In conclusion, even IF the “redundancy” of non-word-MW-strings (“Pāṇinian rules”) turns out to be comparable to the \(0.7\) of real languages, Yajnadevam’s claim would boil down to claiming that, under the particular types of mappings he wants to consider, only his specific assignment can read the Indus corpus as strings of non-words. Thus, even if the redundancy of Pāṇinian torture were non-zero, it does not make this language “Sanskrit”.
It might even perhaps be a sad reflection of Yajnadevam’s Sanskrit knowledge that he is only able to make one key read meaningless non-word-strings.
What does Yajnadevam’s “decipherment” crossing the Unicity Distance prove?

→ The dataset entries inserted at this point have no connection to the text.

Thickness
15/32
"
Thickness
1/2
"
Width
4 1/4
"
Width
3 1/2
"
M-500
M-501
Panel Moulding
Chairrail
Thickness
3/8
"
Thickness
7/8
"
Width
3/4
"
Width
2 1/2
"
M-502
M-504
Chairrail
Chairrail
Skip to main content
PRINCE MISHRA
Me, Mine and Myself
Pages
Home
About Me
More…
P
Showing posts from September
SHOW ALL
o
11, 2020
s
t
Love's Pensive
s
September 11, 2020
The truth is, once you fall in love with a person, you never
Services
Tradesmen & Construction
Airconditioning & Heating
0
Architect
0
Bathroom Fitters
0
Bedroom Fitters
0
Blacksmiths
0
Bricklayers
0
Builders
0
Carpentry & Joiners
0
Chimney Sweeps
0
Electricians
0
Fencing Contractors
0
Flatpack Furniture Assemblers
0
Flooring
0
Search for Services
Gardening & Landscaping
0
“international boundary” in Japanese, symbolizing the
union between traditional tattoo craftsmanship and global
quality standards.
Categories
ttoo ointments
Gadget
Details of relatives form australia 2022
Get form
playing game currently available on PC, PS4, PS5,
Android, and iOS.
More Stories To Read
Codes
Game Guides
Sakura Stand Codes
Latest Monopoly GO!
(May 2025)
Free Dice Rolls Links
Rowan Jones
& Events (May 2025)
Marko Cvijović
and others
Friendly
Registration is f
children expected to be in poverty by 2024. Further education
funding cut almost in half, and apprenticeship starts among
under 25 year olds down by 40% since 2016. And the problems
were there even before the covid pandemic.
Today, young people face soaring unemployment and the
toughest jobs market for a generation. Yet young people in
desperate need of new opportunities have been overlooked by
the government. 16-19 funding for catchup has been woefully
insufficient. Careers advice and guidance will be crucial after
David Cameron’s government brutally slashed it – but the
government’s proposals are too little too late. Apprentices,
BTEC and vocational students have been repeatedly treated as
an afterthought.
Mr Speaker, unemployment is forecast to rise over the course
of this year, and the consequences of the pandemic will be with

To summarize what is outlined above, if Yajnadevam’s unicity distance happens to be finite, and he crosses it, then this is what will be proven:
If one assumes that the Indus Corpus uses the same arbitary & specific kind of orthography as assumed by Yajnadevam, then, out of all the ways in which Sanskrit phonemes can be assigned to this particular kind of orthography, his assignment is the only one in which all the available seals can be read as nonsense strings.
Actually calculating the unicity distance for Yajnadevam’s many-to-many keyspace and the redundancy of Monier-Williams-string-mashing, and whether Yajnadevam will succeed in crossing it, is an irrelevant (albeit intellectually stimulating) exercise that we shall take up in a future episode of the Pāṇini Protocol out of sheer curiosity.